*** Opening of Supplied information ***

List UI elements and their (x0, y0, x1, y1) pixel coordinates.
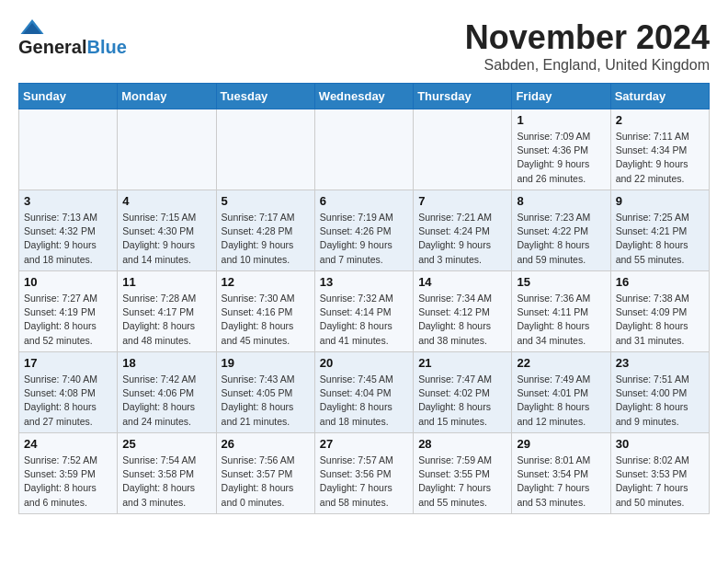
day-cell: 16Sunrise: 7:38 AM Sunset: 4:09 PM Dayli… (610, 271, 709, 352)
day-info: Sunrise: 7:36 AM Sunset: 4:11 PM Dayligh… (517, 292, 605, 348)
weekday-header-tuesday: Tuesday (216, 84, 314, 109)
week-row-3: 10Sunrise: 7:27 AM Sunset: 4:19 PM Dayli… (19, 271, 710, 352)
day-info: Sunrise: 7:28 AM Sunset: 4:17 PM Dayligh… (122, 292, 210, 348)
day-number: 28 (418, 437, 506, 451)
day-number: 19 (222, 356, 310, 370)
day-info: Sunrise: 7:19 AM Sunset: 4:26 PM Dayligh… (320, 211, 408, 267)
day-cell: 2Sunrise: 7:11 AM Sunset: 4:34 PM Daylig… (610, 109, 709, 190)
day-number: 23 (616, 356, 704, 370)
day-number: 12 (222, 275, 310, 289)
week-row-2: 3Sunrise: 7:13 AM Sunset: 4:32 PM Daylig… (19, 190, 710, 271)
day-cell: 24Sunrise: 7:52 AM Sunset: 3:59 PM Dayli… (19, 433, 118, 514)
day-cell: 12Sunrise: 7:30 AM Sunset: 4:16 PM Dayli… (216, 271, 314, 352)
day-cell: 27Sunrise: 7:57 AM Sunset: 3:56 PM Dayli… (314, 433, 413, 514)
week-row-5: 24Sunrise: 7:52 AM Sunset: 3:59 PM Dayli… (19, 433, 710, 514)
day-info: Sunrise: 7:51 AM Sunset: 4:00 PM Dayligh… (616, 373, 704, 429)
day-info: Sunrise: 7:56 AM Sunset: 3:57 PM Dayligh… (222, 454, 310, 510)
day-number: 25 (122, 437, 210, 451)
logo: General Blue (18, 18, 127, 58)
weekday-header-monday: Monday (118, 84, 216, 109)
day-info: Sunrise: 7:52 AM Sunset: 3:59 PM Dayligh… (24, 454, 112, 510)
day-number: 14 (418, 275, 506, 289)
day-cell (216, 109, 314, 190)
weekday-header-friday: Friday (512, 84, 610, 109)
day-number: 5 (222, 194, 310, 208)
day-cell: 4Sunrise: 7:15 AM Sunset: 4:30 PM Daylig… (118, 190, 216, 271)
day-info: Sunrise: 7:15 AM Sunset: 4:30 PM Dayligh… (122, 211, 210, 267)
day-number: 13 (320, 275, 408, 289)
day-number: 29 (517, 437, 605, 451)
day-cell: 13Sunrise: 7:32 AM Sunset: 4:14 PM Dayli… (314, 271, 413, 352)
day-number: 24 (24, 437, 112, 451)
day-number: 11 (122, 275, 210, 289)
day-cell (118, 109, 216, 190)
day-info: Sunrise: 7:21 AM Sunset: 4:24 PM Dayligh… (418, 211, 506, 267)
day-info: Sunrise: 7:45 AM Sunset: 4:04 PM Dayligh… (320, 373, 408, 429)
day-info: Sunrise: 7:13 AM Sunset: 4:32 PM Dayligh… (24, 211, 112, 267)
day-cell: 20Sunrise: 7:45 AM Sunset: 4:04 PM Dayli… (314, 352, 413, 433)
day-info: Sunrise: 7:17 AM Sunset: 4:28 PM Dayligh… (222, 211, 310, 267)
day-number: 17 (24, 356, 112, 370)
day-number: 8 (517, 194, 605, 208)
day-cell: 6Sunrise: 7:19 AM Sunset: 4:26 PM Daylig… (314, 190, 413, 271)
day-cell: 25Sunrise: 7:54 AM Sunset: 3:58 PM Dayli… (118, 433, 216, 514)
day-number: 30 (616, 437, 704, 451)
day-number: 26 (222, 437, 310, 451)
weekday-header-row: SundayMondayTuesdayWednesdayThursdayFrid… (19, 84, 710, 109)
day-cell: 18Sunrise: 7:42 AM Sunset: 4:06 PM Dayli… (118, 352, 216, 433)
day-info: Sunrise: 7:09 AM Sunset: 4:36 PM Dayligh… (517, 130, 605, 186)
day-cell: 22Sunrise: 7:49 AM Sunset: 4:01 PM Dayli… (512, 352, 610, 433)
location: Sabden, England, United Kingdom (465, 57, 710, 74)
day-number: 15 (517, 275, 605, 289)
day-cell: 9Sunrise: 7:25 AM Sunset: 4:21 PM Daylig… (610, 190, 709, 271)
day-cell (19, 109, 118, 190)
day-cell: 7Sunrise: 7:21 AM Sunset: 4:24 PM Daylig… (414, 190, 512, 271)
day-info: Sunrise: 7:59 AM Sunset: 3:55 PM Dayligh… (418, 454, 506, 510)
day-info: Sunrise: 7:32 AM Sunset: 4:14 PM Dayligh… (320, 292, 408, 348)
day-cell: 10Sunrise: 7:27 AM Sunset: 4:19 PM Dayli… (19, 271, 118, 352)
day-number: 16 (616, 275, 704, 289)
day-info: Sunrise: 7:49 AM Sunset: 4:01 PM Dayligh… (517, 373, 605, 429)
day-info: Sunrise: 8:01 AM Sunset: 3:54 PM Dayligh… (517, 454, 605, 510)
weekday-header-wednesday: Wednesday (314, 84, 413, 109)
logo-general: General (18, 37, 86, 58)
day-cell: 19Sunrise: 7:43 AM Sunset: 4:05 PM Dayli… (216, 352, 314, 433)
day-info: Sunrise: 7:57 AM Sunset: 3:56 PM Dayligh… (320, 454, 408, 510)
day-number: 20 (320, 356, 408, 370)
day-info: Sunrise: 7:11 AM Sunset: 4:34 PM Dayligh… (616, 130, 704, 186)
logo-icon (18, 18, 46, 35)
day-cell: 11Sunrise: 7:28 AM Sunset: 4:17 PM Dayli… (118, 271, 216, 352)
day-cell: 28Sunrise: 7:59 AM Sunset: 3:55 PM Dayli… (414, 433, 512, 514)
day-cell: 15Sunrise: 7:36 AM Sunset: 4:11 PM Dayli… (512, 271, 610, 352)
day-info: Sunrise: 7:43 AM Sunset: 4:05 PM Dayligh… (222, 373, 310, 429)
weekday-header-saturday: Saturday (610, 84, 709, 109)
day-cell: 17Sunrise: 7:40 AM Sunset: 4:08 PM Dayli… (19, 352, 118, 433)
day-info: Sunrise: 7:42 AM Sunset: 4:06 PM Dayligh… (122, 373, 210, 429)
day-cell (414, 109, 512, 190)
day-number: 10 (24, 275, 112, 289)
day-cell: 14Sunrise: 7:34 AM Sunset: 4:12 PM Dayli… (414, 271, 512, 352)
weekday-header-sunday: Sunday (19, 84, 118, 109)
day-info: Sunrise: 8:02 AM Sunset: 3:53 PM Dayligh… (616, 454, 704, 510)
logo-blue: Blue (86, 37, 126, 58)
day-number: 3 (24, 194, 112, 208)
day-number: 22 (517, 356, 605, 370)
day-cell: 26Sunrise: 7:56 AM Sunset: 3:57 PM Dayli… (216, 433, 314, 514)
day-number: 9 (616, 194, 704, 208)
day-number: 21 (418, 356, 506, 370)
week-row-1: 1Sunrise: 7:09 AM Sunset: 4:36 PM Daylig… (19, 109, 710, 190)
day-info: Sunrise: 7:27 AM Sunset: 4:19 PM Dayligh… (24, 292, 112, 348)
day-number: 18 (122, 356, 210, 370)
header: General Blue November 2024 Sabden, Engla… (18, 18, 710, 74)
day-info: Sunrise: 7:38 AM Sunset: 4:09 PM Dayligh… (616, 292, 704, 348)
day-info: Sunrise: 7:30 AM Sunset: 4:16 PM Dayligh… (222, 292, 310, 348)
day-info: Sunrise: 7:40 AM Sunset: 4:08 PM Dayligh… (24, 373, 112, 429)
day-number: 7 (418, 194, 506, 208)
day-cell: 3Sunrise: 7:13 AM Sunset: 4:32 PM Daylig… (19, 190, 118, 271)
day-number: 27 (320, 437, 408, 451)
day-cell: 1Sunrise: 7:09 AM Sunset: 4:36 PM Daylig… (512, 109, 610, 190)
month-title: November 2024 (465, 18, 710, 57)
day-info: Sunrise: 7:54 AM Sunset: 3:58 PM Dayligh… (122, 454, 210, 510)
day-number: 1 (517, 113, 605, 127)
week-row-4: 17Sunrise: 7:40 AM Sunset: 4:08 PM Dayli… (19, 352, 710, 433)
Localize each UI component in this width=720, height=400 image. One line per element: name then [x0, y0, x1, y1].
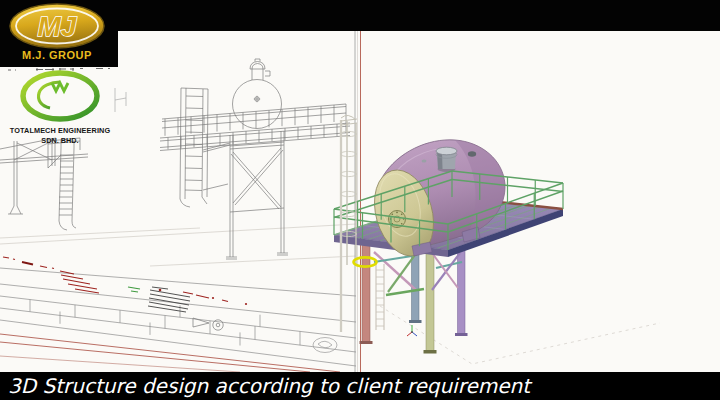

*** Close of Supplied information ***

What you should do:
Copy out every line of the entries where the string "November" shows up.

Result of this exercise:
header: General Blue November 2024 Sabden, Engla… (18, 18, 710, 74)
month-title: November 2024 (465, 18, 710, 57)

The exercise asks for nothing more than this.